Carbon to burn

“The year 2010 saw the lowest volume of Arctic ice since scientists started to measure, more rainfall on land than any year in recorded history, and the lowest barometric pressure ever registered in the continental United States. Measured on a planetary scale, 2010 tied 2005 as the warmest year in history. Jeff Masters, probably the world’s most widely read meteorologist, calculated that the year featured the most extreme weather since at least 1816, when a giant volcano blew its top….”

This from an article by Bill McKibben in (What Obama Can Do To Save the Planet). According to McKibben, the tar sands region of Alberta is “the continent’s biggest carbon bomb. Indeed, they’re the second largest pool of carbon on planet Earth, following only Saudi Arabia’s slowly dwindling oilfields.” The problem is that it isn’t the smooth, oily stuff; it’s the nasty gooey stuff. So, it takes a good deal of carbon to pump the stuff and then convert it into a usable form.

Burning all of this gooey carbon would be too much, says McKibben. “If you could burn all the oil in those tar sands, you’d run the atmosphere’s concentration of carbon dioxide from its current 390 parts per million (enough to cause the climate havoc we’re currently seeing) to nearly 600 parts per million, which would mean if not hell, then at least a world with a similar temperature.” 360 parts per million is what NASA scientist James Hansen has determined as the level that we need to get back to in order to curb the damage from climate change.

To get this carbon bomb into the market place, Canada needs to run a pipeline through the U.S. Hence the title of McKibben’s article, “What Obama Can Do To Save the Planet.” Obama can singlehandedly decide that this pipeline is not in “the national interest.”

Published by

Jonathan Erdman

Writer. In the summers, I live and work in the incredible state of Alaska, in the bush community of McCarthy, as the Executive Director of the Wrangell Mountain Center. When not in McCarthy, you'll typically find me in the Santa Cruz Mountains of California, writing and working with local activists.
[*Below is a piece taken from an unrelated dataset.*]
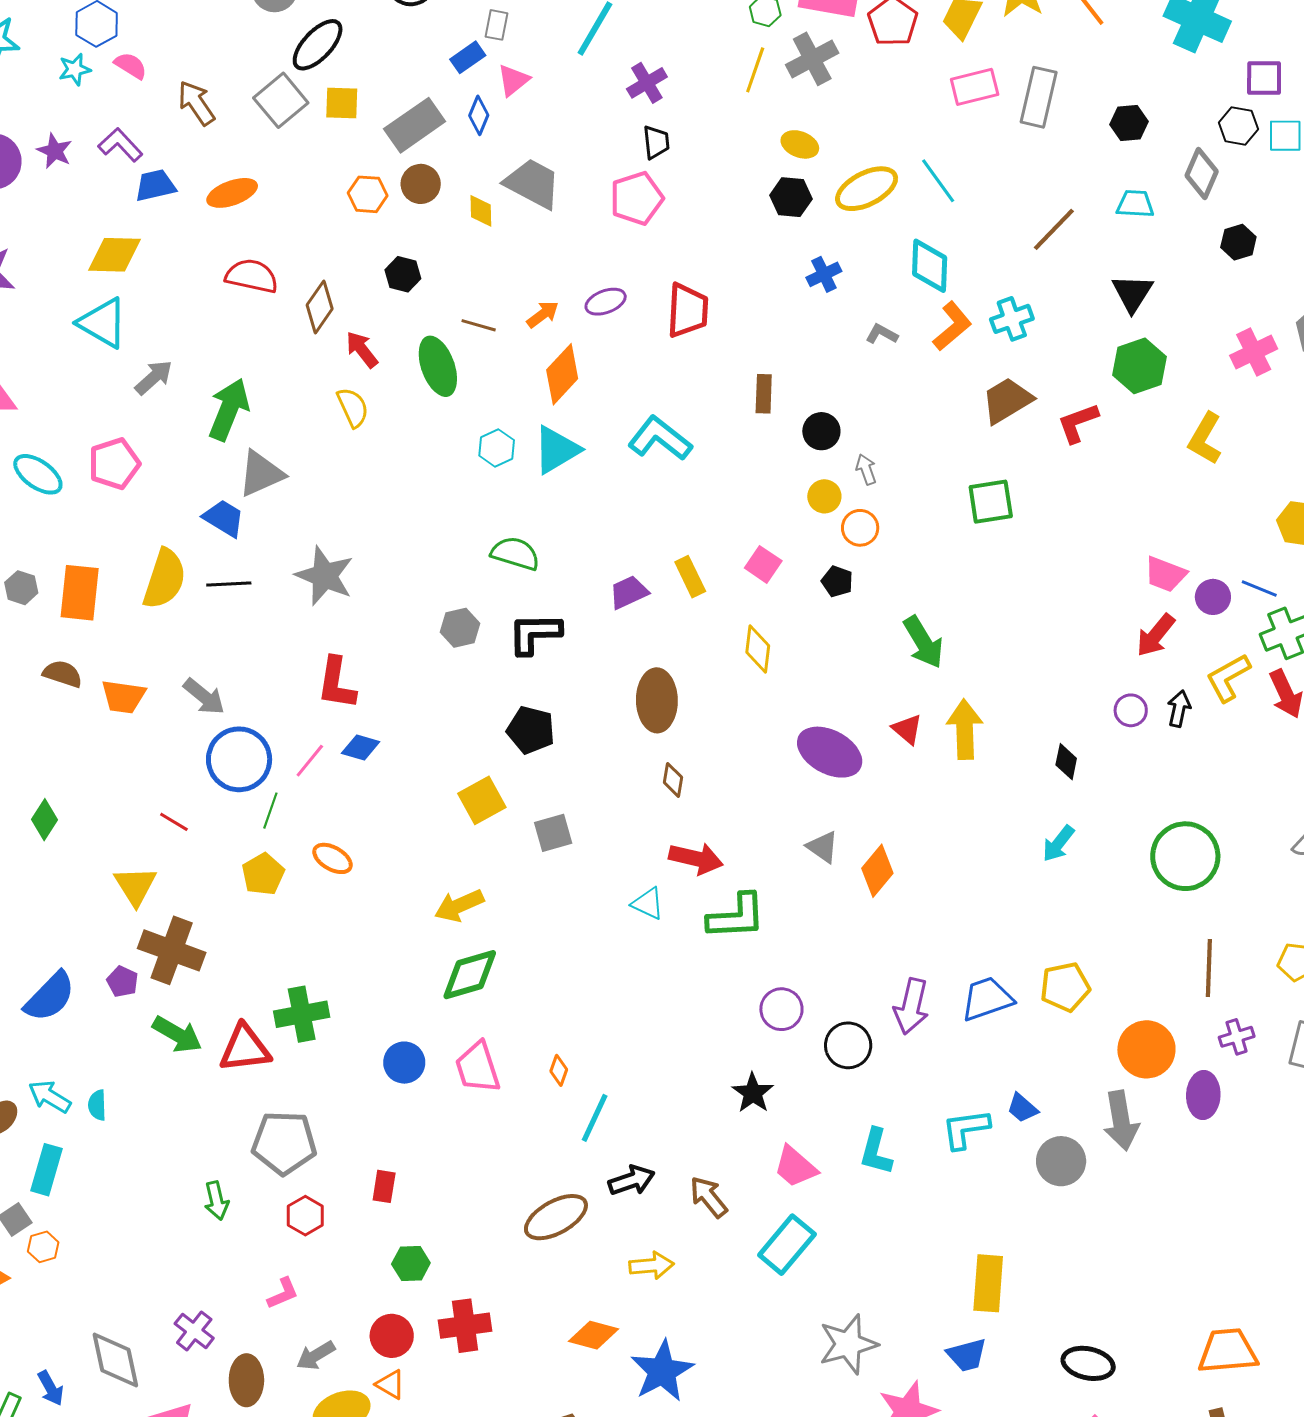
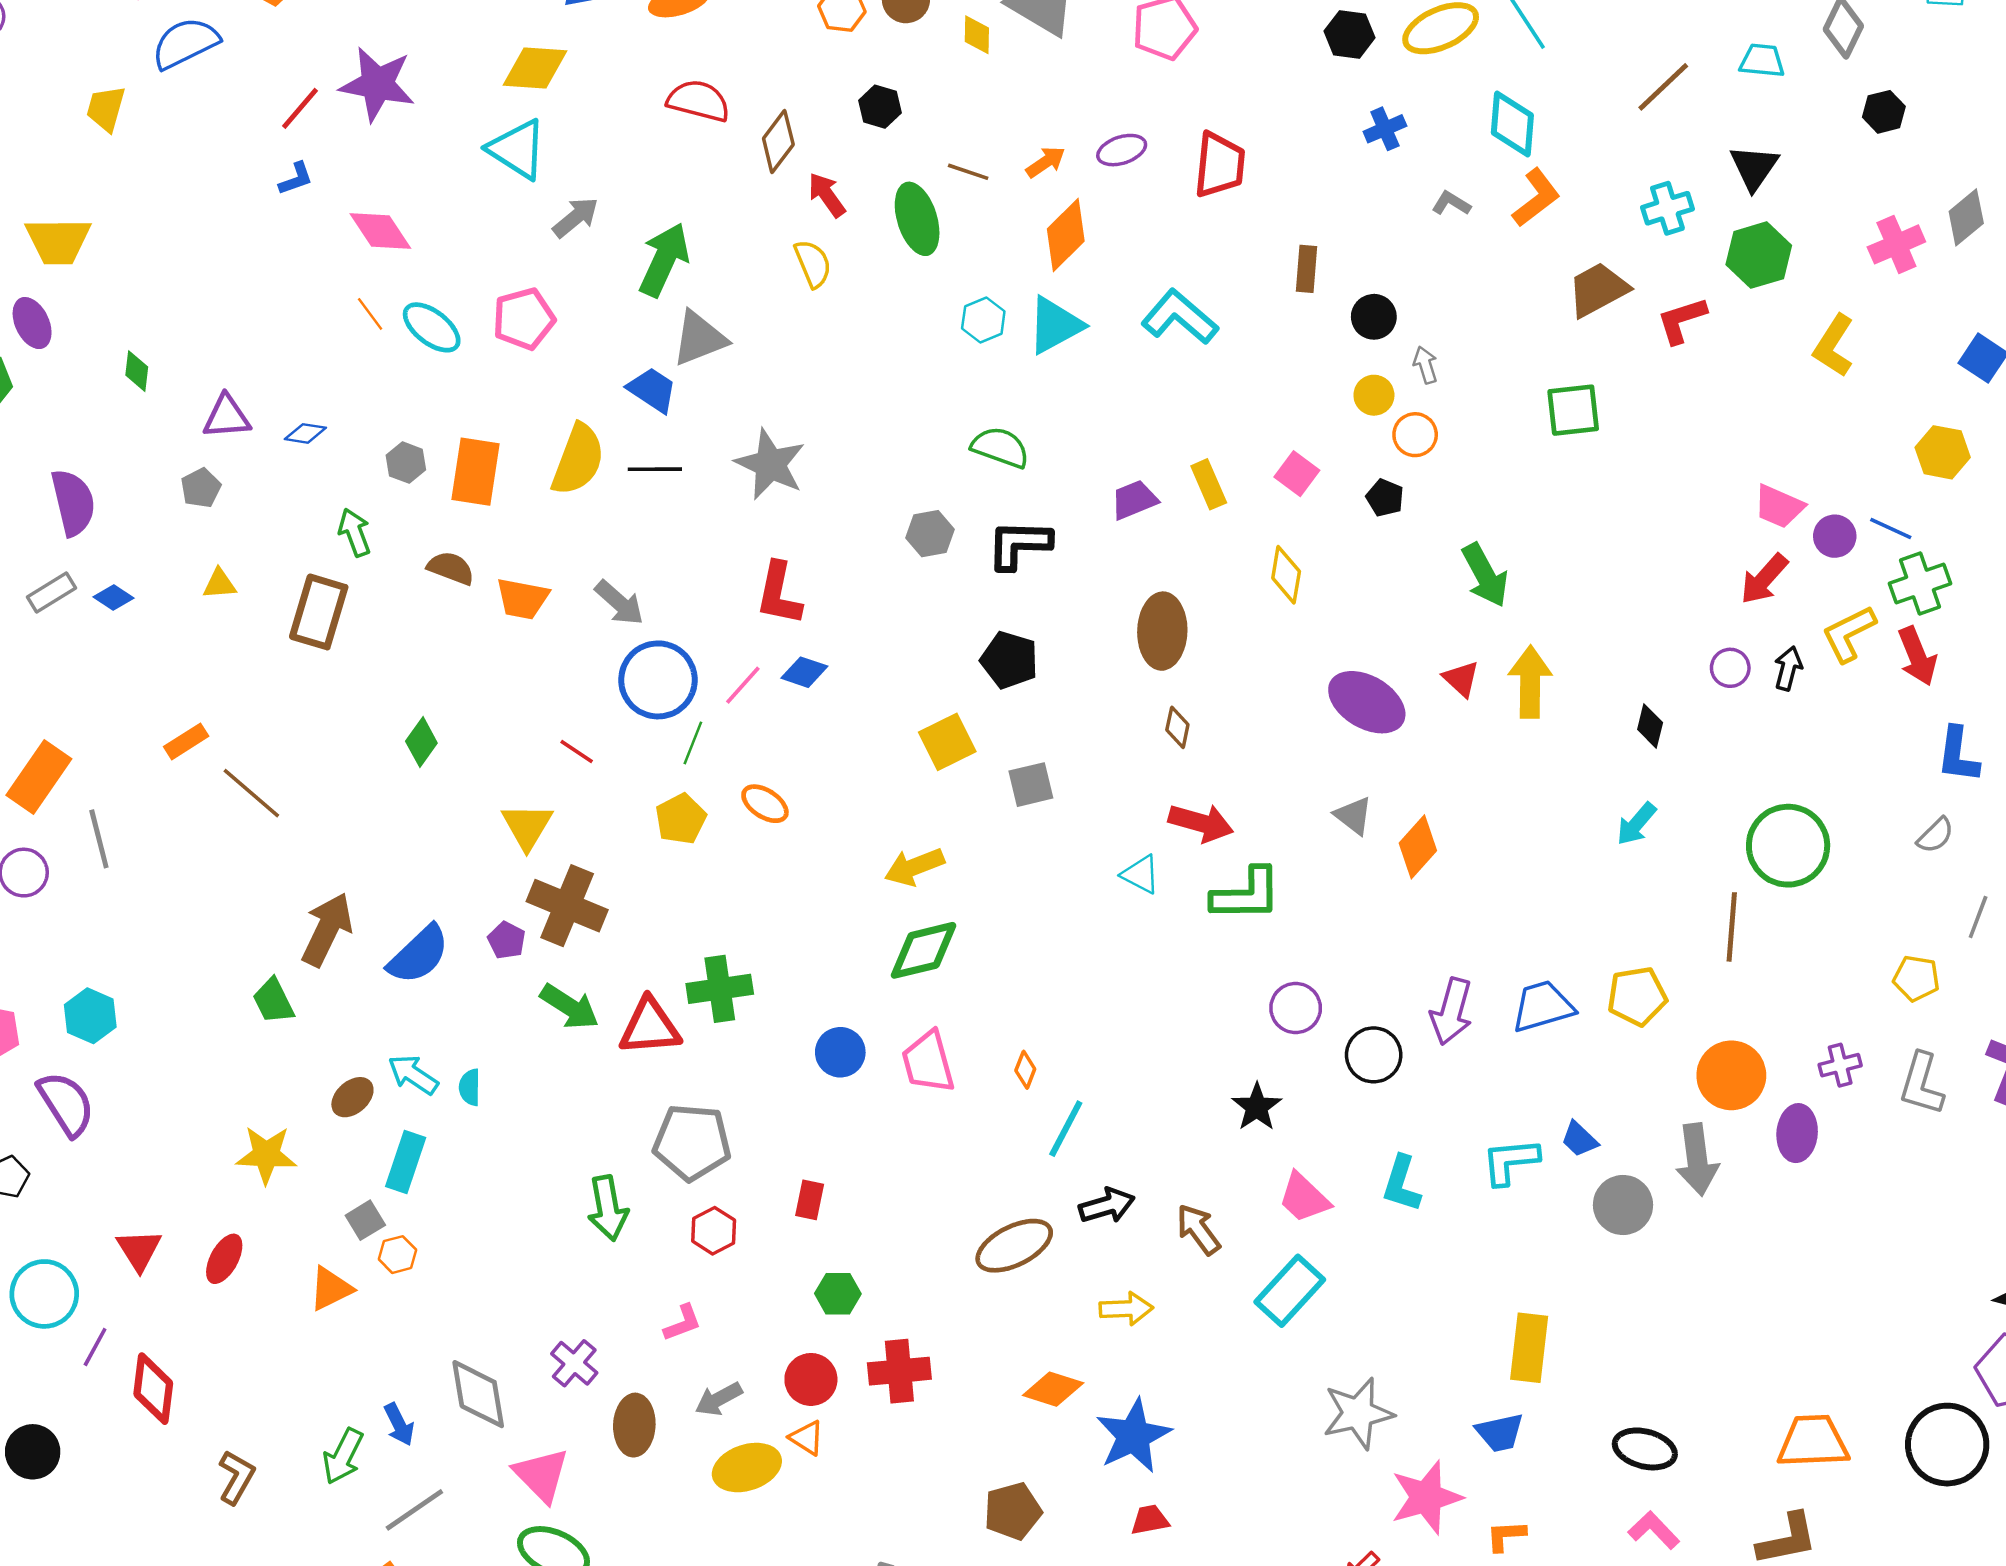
cyan cross: (1012, 319) -> (1667, 208), moved
brown line: (1209, 968) -> (1732, 927), moved
green arrow: (216, 1201) -> (608, 1208), size x1.4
My primary writing project right now is a novel set in remote bush Alaska, of the magical realism genre wherein an earnest and independent young woman finds a mysterious radio belonging to her grandmother, a device that has paranormal bandwidth and a disturbing ability to mess with one's mental stability.

3 thoughts on “Carbon to burn”

  1. Problem is, if the pipeline doesn’t run down to Houston, they’ll run it to the Pacific where China’s hungry economy will gobble up the energy. We can either consume it here, as efficiently as possible with the best technology we have making our consumption ever more efficient… or we can let China have it. They’ll consume it as cheaply as possible, with no regard to the environment. Either way, it’s going to be extracted and consumed. Obama would love nothing more than to let China have it… whatever he can do to make us a weaker nation.


    1. Jon,

      Do you really believe that President Obama is deliberately doing whatever he can do to “make us a weaker nation”? Do you believe that his is actively working to weaken the United States?


    2. Jon,

      Regarding China, McKibben wrote in the above referenced article that the option to run the pipeline to the pacific is being aggressively blocked by native tribes: “native tribes are doing a remarkable job of blocking another proposed pipeline to the Canadian Pacific.” I share your concern, though, and it is for that reason (and the massive political power that oil companies posses) that the pipeline will probably go through in the U.S. Although we are likely seeing the beginnings of climate change, the U.S. public doesn’t yet believe in climate change with enough urgency to change her lifestyle or even to aggressively tax carbon. So, unfortunately, we will probably continue to pump too much carbon in the air and pay for it later.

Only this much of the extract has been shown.